The pre-adolescent on the big screen is morphing slowly, and not looking so good as he goes. There he is at age 20, his wispy beard scraggly and his eyes set dark and deep. Soon he’s at 30, his arms drooping and his belly widening. Finally, the morphing stops at 40. His jowls are too jowly; his wrinkles, too wrinkly; his stomach, just too much.
Dr. Lisa Hark Gr’95 turns to the boy’s parents, who are under a dim spotlight on a cavernous stage. They are alone and embarrassed. Hark admonishes them that this could be the grown-up version of their child if they all don’t shape up and start eating and exercising right. The parents bow their heads and promise, for their familial good, to do much, much better.
Such is the nature of the crux moment on every episode of Honey, We’re Killing the Kids, a new reality series on The Learning Channel. Its taskmaster star is Hark, who in her more formal life has been director of the Nutrition Education and Prevention Program at the Hospital of the University of Pennsylvania for the last 15 years.
Among the Ryan Seacrests and Jeff Probsts of reality TV hostdom, there are few academics of Hark’s stature. For a show like Honey, We’re Killing the Kids, though, where the message is nutrition and family lifestyle, Hark’s credentials fit.
Each episode, she takes a family in need of shaping up—sometimes both nutritionally and in mutual respect—and gives the members new rules to live by.
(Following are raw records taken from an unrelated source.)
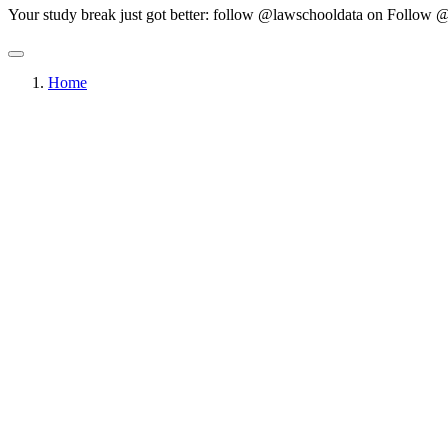
Your study break just got better: follow @lawschooldata on
Follow @
Home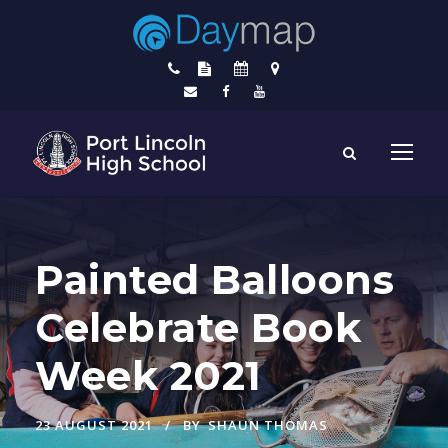
Painted Balloons
Celebrate Book
Week 2021
23 AUGUST 2021
BY
SHAUN THOMAS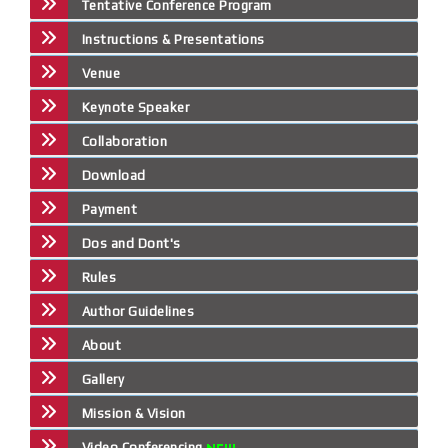
Tentative Conference Program
Instructions & Presentations
Venue
Keynote Speaker
Collaboration
Download
Payment
Dos and Dont's
Rules
Author Guidelines
About
Gallery
Mission & Vision
Video Conferencing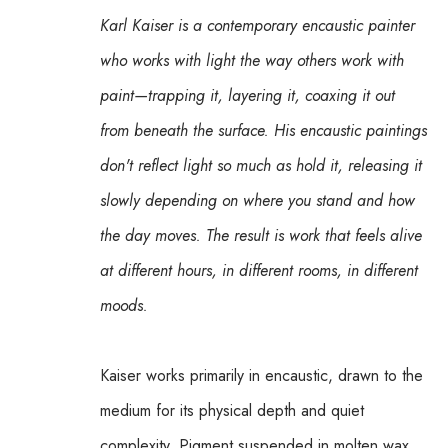
Karl Kaiser is a contemporary encaustic painter 
who works with light the way others work with 
paint—trapping it, layering it, coaxing it out 
from beneath the surface. His encaustic paintings 
don't reflect light so much as hold it, releasing it 
slowly depending on where you stand and how 
the day moves. The result is work that feels alive 
at different hours, in different rooms, in different 
moods.
Kaiser works primarily in encaustic, drawn to the 
medium for its physical depth and quiet 
complexity. Pigment suspended in molten wax 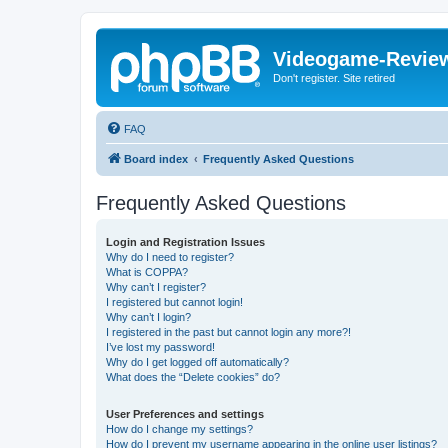
Videogame-Revie
Don't register. Site retired
FAQ
Board index
Frequently Asked Questions
Frequently Asked Questions
Login and Registration Issues
Why do I need to register?
What is COPPA?
Why can’t I register?
I registered but cannot login!
Why can’t I login?
I registered in the past but cannot login any more?!
I’ve lost my password!
Why do I get logged off automatically?
What does the “Delete cookies” do?
User Preferences and settings
How do I change my settings?
How do I prevent my username appearing in the online user listings?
She has huge refrigerator magnets with admonitions and warnings and hands out detailed notebooks to each person in the family. There are bins in secluded parts of the house where sodas and cookies and TV remotes go, if not to die, at least to be confined until the family can figure out how to use them properly.
“I am dealing with lifestyle. They are pairing nutrition with lifestyle because they both have family messages,” says Hark. “We are giving them skills they can use: swimming for exercise, maybe, or setting the table correctly, or eating together instead of apart. Nutrition is a complicated area. Kids are up all hours of the night because they eat too much sugar—and then they fall asleep in school. They can’t concentrate. A lot of things need to be tied together.”
Hark said the producers of Honey, We’re Killing the Kidssaw her doing interviews and other media spots in support of her 2005 book, Nutrition for Life. She did a test shoot in the summer, and by fall she was on board shooting the first season’s episodes.
The show is an offshoot of a similar program the BBC had been doing for three years before. The computerized morphing displays central to the attraction of Honey, We’re Killing the Kids started on the BBC show. Basically, the computer program takes a current video of the child and his or her parents and projects what he or she may look like at various ages up to 40, depending on what lifestyle he or she chooses. If it is the presumed current road of lousy eating, not much exercise, and its attendant potential disorders, the kid becomes an unhealthy looking adult. If he or she chooses Hark’s reform path, the morphing tends to be more amenable, with smiles, slimness, and healthiness as the hallmarks of the aging subject.
Hark grew up in suburban Havertown, Pennsylvania, and got her bachelor’s degree in nutrition from Temple University, her master’s in nutrition from Columbia, and a Ph.D. in education from Penn. She views herself as an educator and started teaching medical students about nutrition and lifestyle in 1990.
“The students would say, ‘Why didn’t a doctor say what you say?’ so I decided to devote my career to teaching, rather than just research,” she says. She has written or collaborated on several books from nutrition texts to her latest, The Whole Grain Miracle Diet. “I’ve gone from teaching students to doctors to consumers. People ask me why I’ve gone to television. That is easy, because it is where you can reach a lot of people to educate them.”
She is not worried that the message will become repetitive, that telling some family of five to make sure veggies are on the diet won’t become tiresome week after week.
“Every family has different rules,” she says. “Sure, inevitably, eating too much junk food will come up a lot, but there are any number of lifestyle changes a family can make.”
Despite the slight hokeyness of the morph machine, Hark says that being on television in an entertaining way gets her message of a healthy lifestyle across.
“Everyone has a feeling that we are helping these children, especially, who are on the shows. My desire is that people who are watching the show will really feel hope and make changes.”